The media, in its overwhelming majority, supports the war without reservations. Moreover, in the run-up to the war, the media has helped set the inflammatory atmosphere leading up to its outbreak and later the second week's transition to a ground invasion. All the Zionist parties, including such a "left-wing" party as Meretz, have supported the war from its inception. Only at its later stages did some of them start making occasional stammering reservations against its continuation and extension.
Still, opposition to the war is clearly manifested. Already on the first day did thousands of Jews and Arabs demonstrate, in Tel Aviv and other places throughout the country, in protest against the murderous attack on the Gaza Strip and calling for its immediate end. Protest actions continue to take place day after day at various locations throughout the country. The local press hardly covers the protest actions at all.

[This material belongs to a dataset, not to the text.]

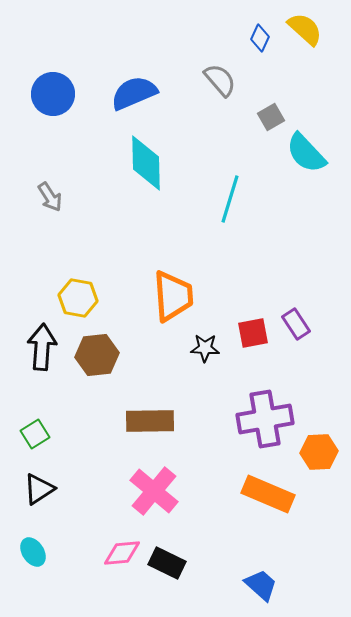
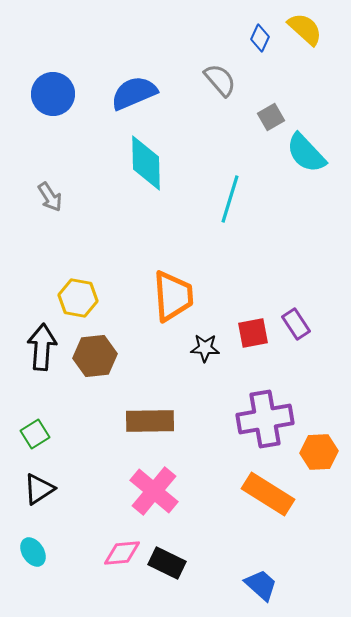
brown hexagon: moved 2 px left, 1 px down
orange rectangle: rotated 9 degrees clockwise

For its part, the police started a series of investigations against participants in the demonstrations – even when these have taken place with a permit and when there were no grounds for any charge to be made, other than the participants' audacity in confronting the war.
We call for an immediate cessation of the bombings of the Gaza Strip and the immediate withdrawal of the Israeli forces from its territory!
We call for a renewal of the cease-fire, while talking with both Hamas and the Palestinian Authority, followed by an intensive effort for achieving an agreement on an exchange of prisoners!
We call for a fundamental change of policy – from a policy of continuing war and occupation to a policy of recognizing the national rights of the Arab Palestinian people, including the creation of its independent state in the borders of June 1967. We call for negotiations for a comprehensive peace agreement in the region, including Syria, on the basis of withdrawal to the borders of June 1967. Only a comprehensive peace can bring true security to all peoples of the region – and therefore also to Israel, to all communities in all its regions.